About this task =>
Every line from the line containing "5907719404028" to the end of the data must appear in the answer exactly as it appears there, and nothing else.
*** Begin section ***
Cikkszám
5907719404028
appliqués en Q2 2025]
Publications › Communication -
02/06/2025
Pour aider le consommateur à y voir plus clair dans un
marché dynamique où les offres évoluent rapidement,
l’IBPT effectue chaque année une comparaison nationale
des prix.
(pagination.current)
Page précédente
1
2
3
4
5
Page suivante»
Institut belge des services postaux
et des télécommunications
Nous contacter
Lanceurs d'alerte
*** End section ***
Task response =>
5907719404028
appliqués en Q2 2025]
Publications › Communication -
02/06/2025
Pour aider le consommateur à y voir plus clair dans un
marché dynamique où les offres évoluent rapidement,
l’IBPT effectue chaque année une comparaison nationale
des prix.
(pagination.current)
Page précédente
1
2
3
4
5
Page suivante»
Institut belge des services postaux
et des télécommunications
Nous contacter
Lanceurs d'alerte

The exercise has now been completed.